A sign and a prayer on the “beautiful path” to peace: with these poignant words to journalists on the flight to Sarajevo, Pope Francis described the meaning of his visit to the city — a place of great ethnic, cultural and religious variety — which has been called the Jerusalem of Europe. A sign and a prayer of peace were strongly raised up at Mass, celebrated under a scorching sun by the Pope — truly, as the title literally signifies, the “bridge builder” — in the stadium of Sarajevo. This place is deeply significant for having been the venue in which John Paul ii celebrated Mass two years after the end of the war, and which hosts competitions and concerts, but is surrounded by tombs of hundreds of Christians and Muslims, victims of that atrocious conflict. This city suffered deeply during the devastating war of the early 90’s.
Presenting himself at the Presidential Palace as “a pilgrim of peace and dialogue”, the Pope pointed to Bosnia and Herzegovina as an example for Europe and the world. This nation had the courage to face the transition of a culture of war and conflict to a culture of encounter, the latter of which the Holy Father persistently advocates and which inspires the politics and the presence of the Holy See on the international scene.
The Pope’s words were consistent with this culture of encounter: we need “to promote that which unites us, and to regard our differences as an opportunity to grow in mutual respect”. Here, in the heart of the Balkans, the dialogue which led to the end of the war and to the building of peace must continue. With international assistance, especially from the European Union, collaboration between ethnic groups and religions is possible and it is a sign of hope, the Pontiff underlined.
“I saw this hope at my arrival this morning in the children of Muslim, Orthodox, Jewish, Catholic and other religions”, and now we need to bet on them, Bergoglio added, off the cuff, at the airport when he greeted each little boy and girl one by one. We need to oppose barbarity so as to recognize “the fundamental values of human communities”, he continued, so that after the winter chill, “springtime may come to blossom” here.

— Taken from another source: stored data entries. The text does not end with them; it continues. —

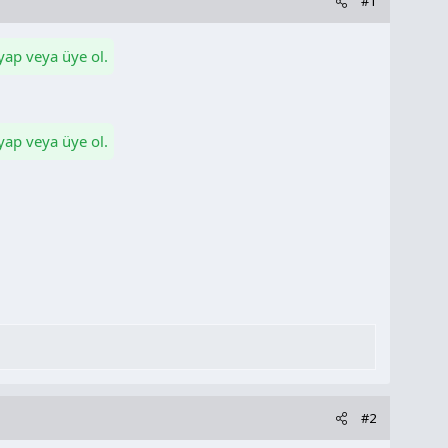
#1
 yap veya üye ol.
 yap veya üye ol.
#2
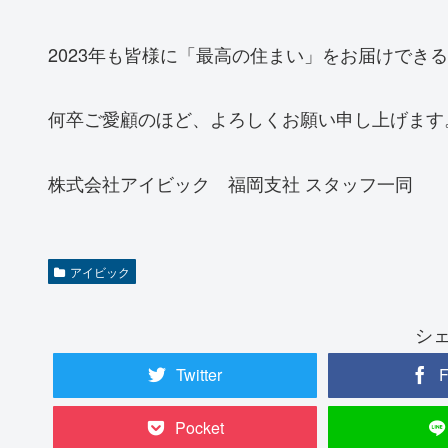
2023年も皆様に「最高の住まい」をお届けでき
何卒ご愛顧のほど、よろしくお願い申し上げます
株式会社アイビック 福岡支社 スタッフ一同
アイビック
シ
Twitter
F
Pocket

The focal point in his homily at Mass was peace — mir vama (“peace be with you” from the Gospel), the motto of the papal visit — in a context of “an atmosphere of war”, which we saw through the mass media and which led Pope Francis (Papa Franjo) to repeat the words of Paul vi before the General Assembly of the United Nations (“never again war!”) as well as Pius xii’s papal motto (opus iustitiae pax) taken from the ancient prophecy of Isaiah.
Pope Pacelli’s prophetic maxim describes “a justice not proclaimed, imagined, planned”, but put into practice and lived out, as his successor noted. He also explained the Beatitude addressed to “peacemakers”: that is, not those who proclaim, like hypocrites, but “those who do”, like artisans. Things change because we change. Thanks to a gift that comes from God.